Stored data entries
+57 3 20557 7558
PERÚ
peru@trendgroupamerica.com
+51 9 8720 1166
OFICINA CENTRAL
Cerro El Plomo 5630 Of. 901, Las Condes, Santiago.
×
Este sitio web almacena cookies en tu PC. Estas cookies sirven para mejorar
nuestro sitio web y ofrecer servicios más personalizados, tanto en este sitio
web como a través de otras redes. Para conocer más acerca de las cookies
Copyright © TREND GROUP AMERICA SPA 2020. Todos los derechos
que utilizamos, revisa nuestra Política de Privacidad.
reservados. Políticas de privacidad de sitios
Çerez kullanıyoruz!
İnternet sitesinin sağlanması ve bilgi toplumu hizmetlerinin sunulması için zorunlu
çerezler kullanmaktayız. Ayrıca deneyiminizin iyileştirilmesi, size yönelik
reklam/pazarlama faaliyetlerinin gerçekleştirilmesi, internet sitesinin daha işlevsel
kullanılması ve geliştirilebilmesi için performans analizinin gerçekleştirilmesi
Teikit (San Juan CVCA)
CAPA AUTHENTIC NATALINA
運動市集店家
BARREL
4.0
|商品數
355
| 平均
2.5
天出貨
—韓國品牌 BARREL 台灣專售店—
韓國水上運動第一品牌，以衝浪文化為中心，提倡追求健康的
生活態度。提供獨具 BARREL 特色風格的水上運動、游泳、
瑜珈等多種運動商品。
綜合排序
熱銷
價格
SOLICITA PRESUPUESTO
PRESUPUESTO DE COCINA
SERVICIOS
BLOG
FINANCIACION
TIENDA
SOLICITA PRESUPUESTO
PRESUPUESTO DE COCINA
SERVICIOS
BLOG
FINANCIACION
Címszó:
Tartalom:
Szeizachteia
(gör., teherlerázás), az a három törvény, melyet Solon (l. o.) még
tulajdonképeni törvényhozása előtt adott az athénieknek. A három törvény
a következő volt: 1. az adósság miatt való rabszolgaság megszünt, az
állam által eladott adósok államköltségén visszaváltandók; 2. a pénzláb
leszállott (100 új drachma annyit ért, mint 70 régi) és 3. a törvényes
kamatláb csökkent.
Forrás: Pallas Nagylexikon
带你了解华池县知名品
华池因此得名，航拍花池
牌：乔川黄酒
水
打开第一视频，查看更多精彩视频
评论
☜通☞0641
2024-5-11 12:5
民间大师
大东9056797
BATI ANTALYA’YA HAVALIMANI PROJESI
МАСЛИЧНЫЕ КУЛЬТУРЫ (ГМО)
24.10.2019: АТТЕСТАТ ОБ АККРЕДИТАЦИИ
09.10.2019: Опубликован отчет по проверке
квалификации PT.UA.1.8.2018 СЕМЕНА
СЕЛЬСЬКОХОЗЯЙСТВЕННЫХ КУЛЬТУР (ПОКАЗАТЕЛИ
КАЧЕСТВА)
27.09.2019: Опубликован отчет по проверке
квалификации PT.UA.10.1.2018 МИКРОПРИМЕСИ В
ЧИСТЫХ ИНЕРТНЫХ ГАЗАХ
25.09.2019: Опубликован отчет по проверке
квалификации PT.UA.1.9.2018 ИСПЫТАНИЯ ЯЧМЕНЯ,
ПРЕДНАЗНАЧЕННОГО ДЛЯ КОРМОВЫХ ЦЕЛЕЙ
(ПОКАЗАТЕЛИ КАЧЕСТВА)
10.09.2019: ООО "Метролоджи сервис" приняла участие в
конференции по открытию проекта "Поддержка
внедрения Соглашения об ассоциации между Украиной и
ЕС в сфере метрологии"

- Try it
Please output the exact lines of the records above, beginning with the first and stopping after the line that holds "Szeizachteia", and nothing else.

- Output of the exercise
+57 3 20557 7558
PERÚ
peru@trendgroupamerica.com
+51 9 8720 1166
OFICINA CENTRAL
Cerro El Plomo 5630 Of. 901, Las Condes, Santiago.
×
Este sitio web almacena cookies en tu PC. Estas cookies sirven para mejorar
nuestro sitio web y ofrecer servicios más personalizados, tanto en este sitio
web como a través de otras redes. Para conocer más acerca de las cookies
Copyright © TREND GROUP AMERICA SPA 2020. Todos los derechos
que utilizamos, revisa nuestra Política de Privacidad.
reservados. Políticas de privacidad de sitios
Çerez kullanıyoruz!
İnternet sitesinin sağlanması ve bilgi toplumu hizmetlerinin sunulması için zorunlu
çerezler kullanmaktayız. Ayrıca deneyiminizin iyileştirilmesi, size yönelik
reklam/pazarlama faaliyetlerinin gerçekleştirilmesi, internet sitesinin daha işlevsel
kullanılması ve geliştirilebilmesi için performans analizinin gerçekleştirilmesi
Teikit (San Juan CVCA)
CAPA AUTHENTIC NATALINA
運動市集店家
BARREL
4.0
|商品數
355
| 平均
2.5
天出貨
—韓國品牌 BARREL 台灣專售店—
韓國水上運動第一品牌，以衝浪文化為中心，提倡追求健康的
生活態度。提供獨具 BARREL 特色風格的水上運動、游泳、
瑜珈等多種運動商品。
綜合排序
熱銷
價格
SOLICITA PRESUPUESTO
PRESUPUESTO DE COCINA
SERVICIOS
BLOG
FINANCIACION
TIENDA
SOLICITA PRESUPUESTO
PRESUPUESTO DE COCINA
SERVICIOS
BLOG
FINANCIACION
Címszó:
Tartalom:
Szeizachteia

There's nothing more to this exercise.